Wednesday, October 8, 2025

A possessed father

Raising a teen-age daughter must be terrifying, especially for any father who remembers what teenage boys can be like.

Matt Haig explores this terror in his 2008 novel The Possession if Mr. Cave. Terrence Cave is a dealer in antiques whose wife was killed and then his son commits suicide early in this novel. And now Terrence must raise the boy's twin sister, Byrony, who is 15 and beautiful, by himself — or with the help of his mother-in-law, who always takes the side of the rebellious daughter.

As if this situation would not be intimidating enough for any committed father, Haig adds a complication, The title refers to "possession," and Terrance comes to believe he is possessed by the spirit of his son, who was always jealous of Byrony. Now, Terrance believes, Reuben is trying to harm her through him.
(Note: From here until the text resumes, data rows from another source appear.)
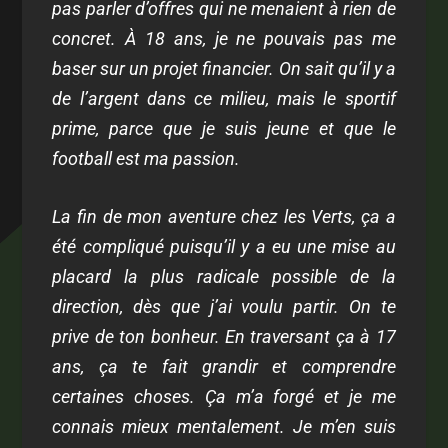
pas parler d’offres qui ne menaient à rien de
concret. À 18 ans, je ne pouvais pas me
baser sur un projet financier. On sait qu’il y a
de l’argent dans ce milieu, mais le sportif
prime, parce que je suis jeune et que le
football est ma passion.
La fin de mon aventure chez les Verts, ça a
été compliqué puisqu’il y a eu une mise au
placard la plus radicale possible de la
direction, dès que j’ai voulu partir. On te
prive de ton bonheur. En traversant ça à 17
ans, ça te fait grandir et comprendre
certaines choses. Ça m’a forgé et je me
connais mieux mentalement. Je m’en suis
Increasingly the father becomes more desperate, especially as Byrony establishes a serious relationship with a boy judged unworthy of her.

Haig's novel begins with one tragedy, and every reader will know the story is moving headlong toward another one. For this reader, at least, just the initial situation was frightening enough.

Monday, October 6, 2025

Obsolete bookstores

We no longer need bookstores to buy books, even serious books. In fact, bookstores might well be an inefficient way to buy books in the twenty-first century, and it is certainly the case that we have become creatures of efficiency and convenience.

Jeff Deutsch, In Praise of Good Bookstores

Keep in mind that the above lines were written by a bookstore manager, Jeff Deutsch, director of Chicago's Seminary Co-op Bookstores. His career depends on bookstore sales, yet even he concedes bookstores have become unnecessary.

In today's world. where efficiency and convenience reign supreme, stores of almost every kind have become unnecessary. Some people even buy their cars online. Some people get Amazon deliveries of products almost daily. Grocery stores and restaurants will deliver food to your door. Pharmacies do the same, or you can use a drive-through so that you never have to actually enter the store. Many jobs you can do from home. Doctors no longer make house calls. Otherwise, you almost never have to leave home.

But our focus here is bookstores.

I rarely purchase books through Amazon, but two or three times a year I will order relatively rare books I cannot find elsewhere. More commonly I order books from the catalogs of Edward R. Hamilton Bookseller, a company that seems almost as obsolete as a bookstore. Hamilton has a website, but searching through thousands of book titles online can be oppressive. Their catalogs — several each month — are more fun to browse through. Some books are new, sold at discount. Others are remaindered, meaning they did not sell in bookstores and are now available at more extreme discounts.

Then you list the books you want, write a check and send the order form through the U.S. mail, all steps that seem somehow old-fashioned but yet work perfectly well, even though it can take weeks for delivery, not like an Amazon truck showing up in a day or two.

Yet I prefer shopping in bookstores, those few that remain. I like the atmosphere of a bookstore — shelves full of books, tables piled high with books, people who love books, like me, looking for treasures in print.

Just as many of us would rather hold an item of clothing in our hands, try it on and look at ourselves in a mirror before purchasing it, rather that ordering it online and perhaps having to send it back, many of book lovers prefer holding books in our hands. We like to read the cover, leaf through the pages and perhaps read a few lines before making a purchase. I have placed books back on at the shelf simply because I didn't like how they felt.

As long as there are people like us — people who prefer shopping and eating at an actual business, rather than doing everything online and never having a reason to leave home — these businesses will hang on, obsolete or not. Bookstores included.